Summary of feeding relationships
| Category | Species |
|---|---|
| Prey | Fasciolaria tulipa, Lobatus gigas, Sinistrofulgur perversum, Atrina spp. |
| Occasional Prey | Clibanarius vittatus (hermit crab) |
| Predator | Tiger shark (Galeocerdo cuvier) |

These predator–prey relationships further underline the species' dual role within its ecosystem.

=== Reproduction ===
Female T. giganteus reach reproductive maturity at around six to seven years of age, when their shell length is about 200-250 mm. Each spawning event may produce up to 400 egg capsules, each containing approximately 70 embryos. Spawning events are infrequent, and females may live only a few years post-maturity.

===Predators===
Tiger sharks (Galeocerdo cuvier) are documented predators of adult horse conchs.

===Parasites===
Parasites include the trematode Lophotaspis vallei.

==Human use==
===Modern times===
In 1969 the U.S. state of Florida declared it the state seashell. The species is prized by collectors for its large size.

===Archaeological and anthropological uses===
In Classic Maya art, the horse conch was depicted as paint and ink containers for elite scribes and as musical instruments like trumpets.
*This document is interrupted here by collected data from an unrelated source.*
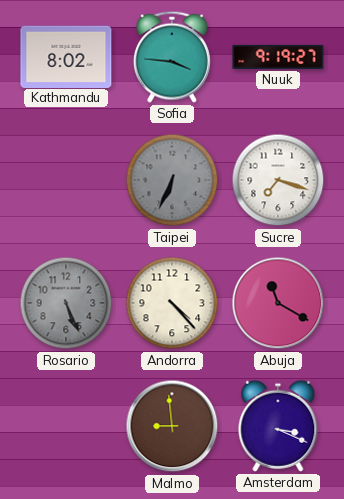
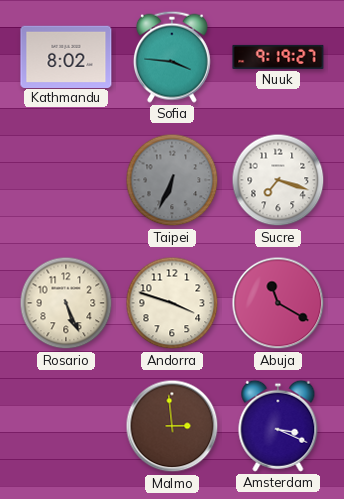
Rosario dial: grey -> cream
Andorra: 4:23 -> 3:48
Malmo: 8:59 -> 2:59
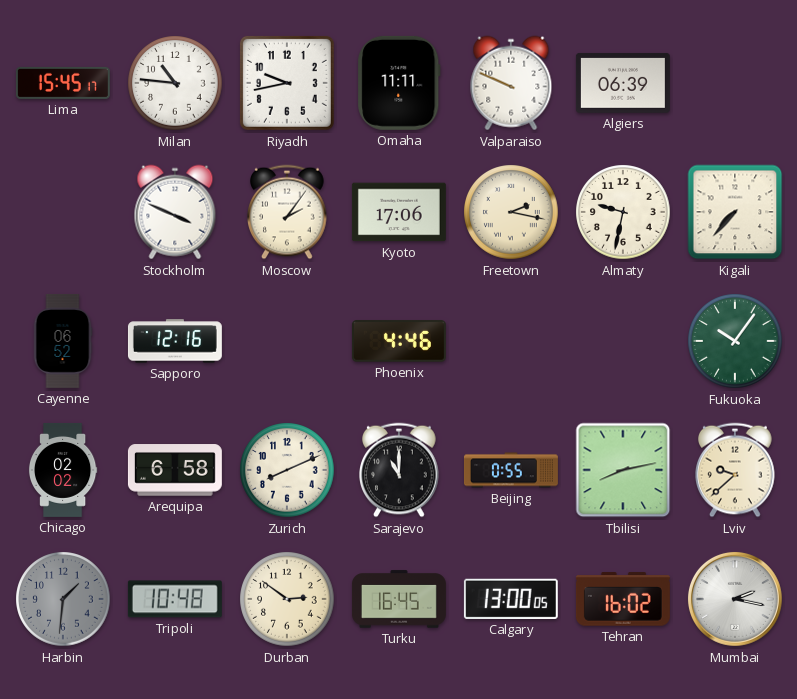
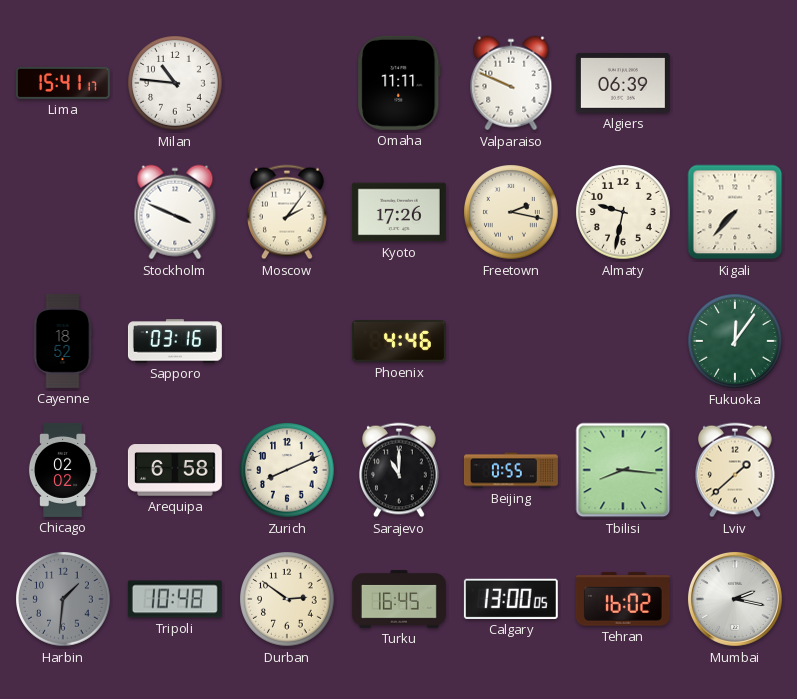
Lima: 15:45 -> 15:41
Riyadh: 9:43 -> none
Kyoto: 17:06 -> 17:26
Cayenne: 06:52 -> 18:52
Sapporo: 12:16 -> 03:16
Fukuoka: 10:06 -> 12:06
Tbilisi: 8:13 -> 8:16
Lviv: 9:38 -> 1:38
Native peoples in southern Florida (such as the Calusa and Tequesta) fashioned tools—including hammers and plummets—from the shell or its columella. Drinking cups were made from the body whorl. Archaeological finds in coastal Belize demonstrate its use in Mesoamerican exchange and ceremonial contexts by Classic Maya elites.

==Conservation==
Populations are declining due to overharvesting and infrequent spawning events, putting the species at risk of collapse.

Beyond harvesting pressure, recent studies indicate that exposure to pollutants—particularly microplastics and heavy metals—may impair reproductive development and contribute to imposex, a condition where females develop male genitalia due to endocrine interference. Imposex has been documented along Florida's Gulf Coast and is a serious emerging threat to species recovery.